A Times review on Wednesday, August 15, 1917, reads:

"Louise Glaum isn't "vamping" a single "vamp"—and she's wearing only one gown in "Golden Rule Kate" at Clune's Broadway, this week. I know this will sound to you just like announcing Bill Hart without Fritz, Mary Pickford without curls, the American people without a vote, or any other national calamity.

Yet "Golden Rule Kate" is one of the most original piquant picture plays we've had in a blue moon, and Monte Katterjohn should mark up a red-letter day on his calendar. In this two-dimension drama, Miss Glaum plays the role of a young woman who, having come to a new Nevada mining camp with the gold rush, and finding no gold, courageously starts out to run a dance hall. She has her little sister, Mildred Harris, with her, and strives to have the child lead the sheltered life. Along comes a preacher, played with superior strength and sincerity by William Conklin, who in this role proves himself possessed in high degree of a nice sense of dramatic values. At once there is antagonism between Kate—who is a sort of Diana of the dance halls for personal chastity and a sense of justice—and the minister. He is lassoed in his pulpit and dragged to the dance hall, but Kate's sense of fair play is outraged by the act, and she makes the cowboys liberate him. He calls on her, and tells her he misses her at church. "And I've missed you at the dance hall," she says. "If you'll tend bar for me for an hour, I'll go to your church next Sunday," says Kate. And he takes her up, with a mixture of humor and devotion to the cause which makes a delicious combination of motive such as is seldom put over on the screen. Of course in the final film foot, she comes into the fold and the minister's embrace.

There is some unusually good acting done in this picture, which is directed by Reginald Barker. Jack Gilbert plays "The Heller" with zest, not alone his acting, but his personality getting over wonderfully well.
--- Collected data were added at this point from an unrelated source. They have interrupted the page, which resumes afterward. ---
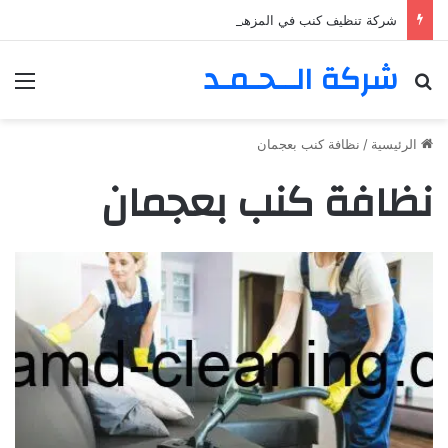
شركة تنظيف كنب في المزهر – دبي 0555980700 – خصم30%
شركة الــحـمـد
بحث عن
الق
الرئيسية
/
نظافة كنب بعجمان
نظافة كنب بعجمان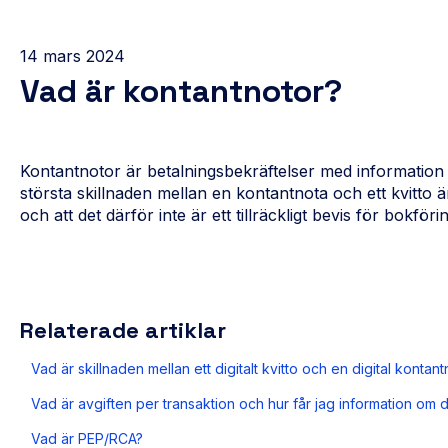
14 mars 2024
Vad är kontantnotor?
Kontantnotor är betalningsbekräftelser med information
största skillnaden mellan en kontantnota och ett kvitto är
och att det därför inte är ett tillräckligt bevis för bokfö
Relaterade artiklar
Vad är skillnaden mellan ett digitalt kvitto och en digital kontan
Vad är avgiften per transaktion och hur får jag information om 
Vad är PEP/RCA?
Gertrude Claire, one of the sweetest "mothers" in the films wins a golden place by her acting in this picture; and there is a drunk played by someone whose name I do not know that is an artistic creation in itself."

==Censorship==
Like many American films of the time, Golden Rule Kate was subject to cuts by city and state film censorship boards. The Chicago Board of Censors issued the film an Adults Only permit and required the following changes: reel 1, flash gambling scenes and cut all scenes of women embracing men at the bar or women drinking at the bar; reel 2, flash two gambling scenes and cut all but one scene of girl pointing gun at minister and all but one scene of girl with gun holding back crowd at saloon; reel 3, cut close-up of blonde woman and man drinking at bar; reel 4, flash all gambling scenes and cut 5 scenes of man and girl embracing at bar; and reel 5, cut scene of shooting man.

Before the film could be exhibited in Kansas, the Kansas Board of Review required the elimination of three intertitles referencing the minister's ties to both God and the Devil, and to shorten all scenes of him at the bar.

==Preservation status==
Prints of the film still exist at the Library of Congress and the Academy Film Archive, although only in an abridged form.